Optiemus Infracom Q4 FY26 results will reflect India’s growing electronics manufacturing ecosystem through the PLI lens. At Rs 220, the stock is 42% below its 52-week high, with thin margins being the primary investor concern. Revenue growth toward Rs 700 Cr with PAT improvement above Rs 15 Cr would demonstrate operating leverage is kicking in. New OEM partnership announcements remain the most powerful potential catalyst. Consult a SEBI-registered advisor before investing.

This content is published by Univest, a SEBI-registered research and advisory platform. All analyst estimates and price targets cited are from publicly available broker notes. Past performance is not indicative of future results. Investors should conduct independent due diligence before making any investment decisions.

For more Q4 FY26 previews across IT, banking, auto, pharma, and cement sectors, visit Univest Blogs.

Frequently Asked Questions

What is the Optiemus Infracom Q4 results 2026 date?

Optiemus Infracom Q4 FY26 results are scheduled for May 2026 (Expected). The board of directors will meet on this date to approve the audited financial statements and consider a dividend recommendation for FY26.

What is the Optiemus Infracom Q4 FY26 PAT estimate?

Analysts estimate Optiemus Infracom Q4 FY26 net profit (PAT) in the range of Rs 12–18 Cr. This estimate is based on revenue assumptions of Rs 650–750 Cr and a margin of EBITDA 3–5%. Actual results may differ from these consensus estimates.

What is Optiemus Infracom’s share price ahead of Q4 results?

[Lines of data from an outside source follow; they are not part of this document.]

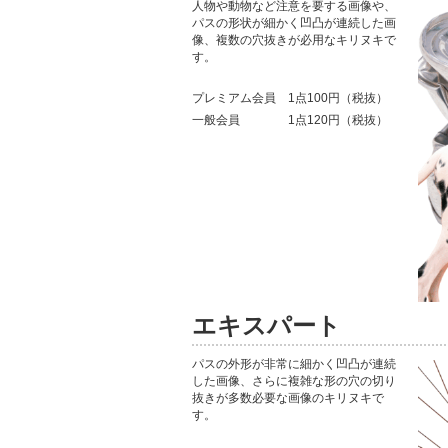
人物や動物など注意を要する画像や、
パスの形状が細かく凹凸が連続した画
像、複数の穴抜きが必用なキリヌキで
す。
プレミアム会員 1点100円（税抜）
一般会員 1点120円（税抜）
エキスパート
パスの外形が非常に細かく凹凸が連続
した画像、さらに複雑な形の穴の切り
抜きが多数必要な画像のキリヌキで
す。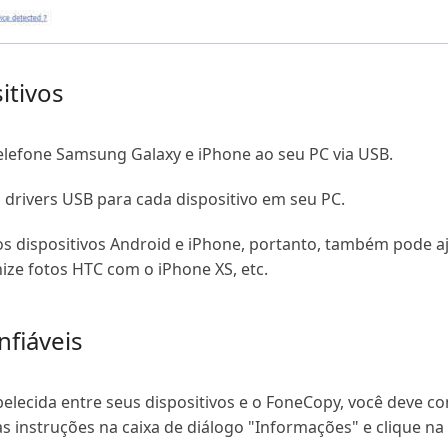
itivos
 telefone Samsung Galaxy e iPhone ao seu PC via USB.
drivers USB para cada dispositivo em seu PC.
os dispositivos Android e iPhone, portanto, também pode a
nize fotos HTC com o iPhone XS, etc.
nfiáveis
elecida entre seus dispositivos e o FoneCopy, você deve co
instruções na caixa de diálogo "Informações" e clique na g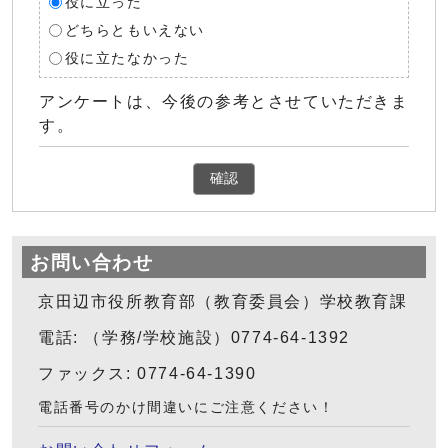
役に立った
どちらともいえない
役に立たなかった
アンケートは、今後の参考とさせていただきま
す。
確認
お問い合わせ
京田辺市役所教育部（教育委員会）学校教育課
電話: （学務/学校施設）0774-64-1392
ファックス: 0774-64-1390
電話番号のかけ間違いにご注意ください！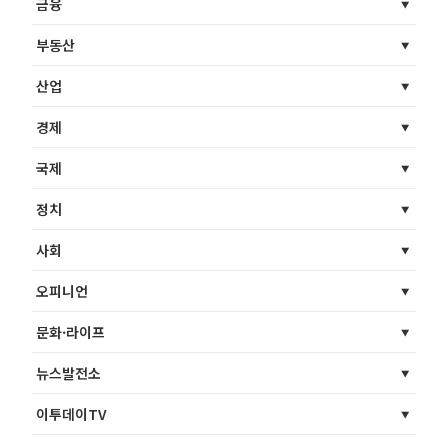
금융
부동산
산업
경제
국제
정치
사회
오피니언
문화·라이프
뉴스발전소
이투데이TV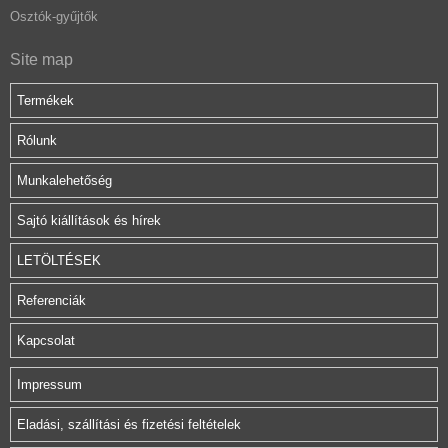
Osztók-gyűjtők
Site map
Termékek
Rólunk
Munkalehetőség
Sajtó kiállítások és hírek
LETÖLTÉSEK
Referenciák
Kapcsolat
Impressum
Eladási, szállítási és fizetési feltételek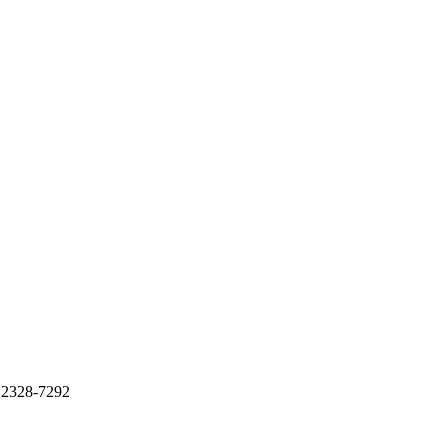
2328-7292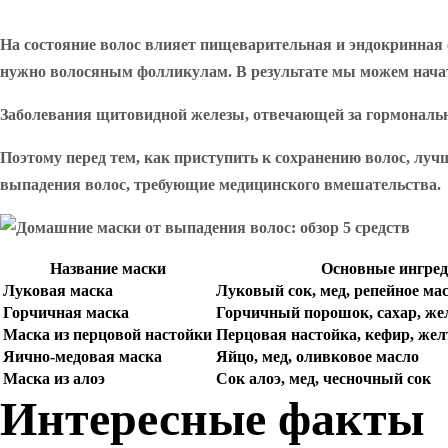
На состояние волос влияет пищеварительная и эндокринная
нужно волосяным фолликулам. В результате мы можем начат
Заболевания щитовидной железы, отвечающей за гормональн
Поэтому перед тем, как приступить к сохранению волос, луч
выпадения волос, требующие медицинского вмешательства.
Название маски
Основные ингре
Луковая маска
Луковый сок, мед, репейное ма
Горчичная маска
Горчичный порошок, сахар, жел
Маска из перцовой настойки
Перцовая настойка, кефир, жел
Яично-медовая маска
Яйцо, мед, оливковое масло
Маска из алоэ
Сок алоэ, мед, чесночный сок
Интересные факты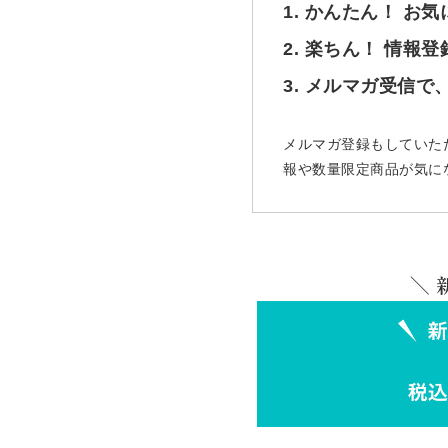
1. かんたん！ お
2. 楽ちん！ 情報
3. メルマガ受信
メルマガ登録もしていた
報や数量限定商品が気に
＼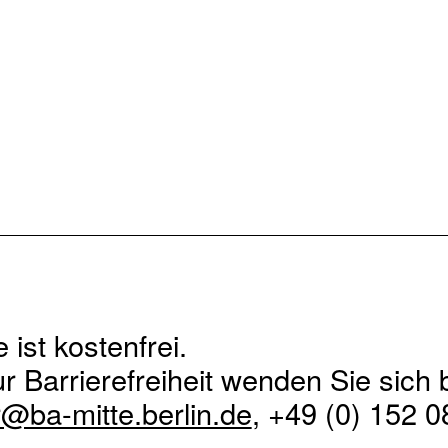
 ist kostenfrei.
r Barrierefreiheit wenden Sie sich b
r@ba-mitte.berlin.de
, +49 (0) 152 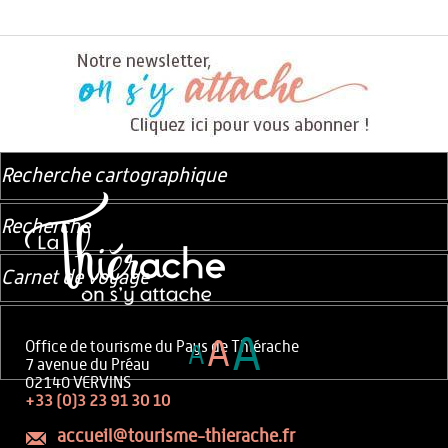
Recherche cartographique
Recherche
Carnet de voyage
A
A
Office de tourisme du Pays de Thiérache
A
7 avenue du Préau
02140 VERVINS
+33 (0)3 23 91 30 10
accueil@tourisme-thierache.fr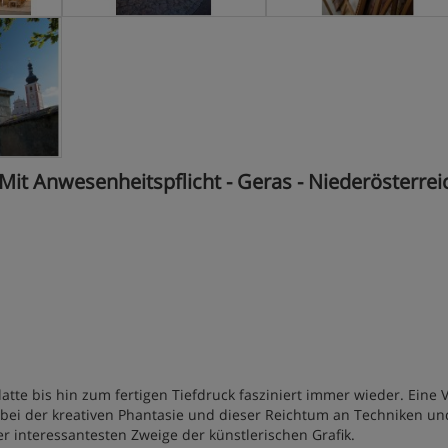
Mit Anwesenheitspflicht - Geras - Niederösterrei
atte bis hin zum fertigen Tiefdruck fasziniert immer wieder. Eine V
abei der kreativen Phantasie und dieser Reichtum an Techniken un
r interessantesten Zweige der künstlerischen Grafik.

Optiemus Infracom shares are trading at approximately Rs 220 as of early April 2026. The 52-week high is Rs 380 and the 52-week low is Rs 180. The one-year return is -32% and the market cap stands at Rs 1,250 Cr.

Will Optiemus Infracom declare a dividend in Q4 2026?

Optiemus Infracom is expected to consider a dividend of Rs 1 per share at the Q4 FY26 board meeting on May 2026 (Expected). The quantum signals management’s confidence in free cash flow generation for FY26.

Which analysts have a Buy rating on Optiemus Infracom?

YES Securities (target Rs 290) have positive ratings on Optiemus Infracom ahead of Q4 FY26 results.

What were Optiemus Infracom Q3 FY26 results?

In Q3 FY26, Optiemus Infracom reported revenue of Rs 588 Cr and PAT of Rs 10 Cr, with margins at EBITDA 3.8%. These numbers provided the base for Q4 FY26 estimates and analyst coverage updates.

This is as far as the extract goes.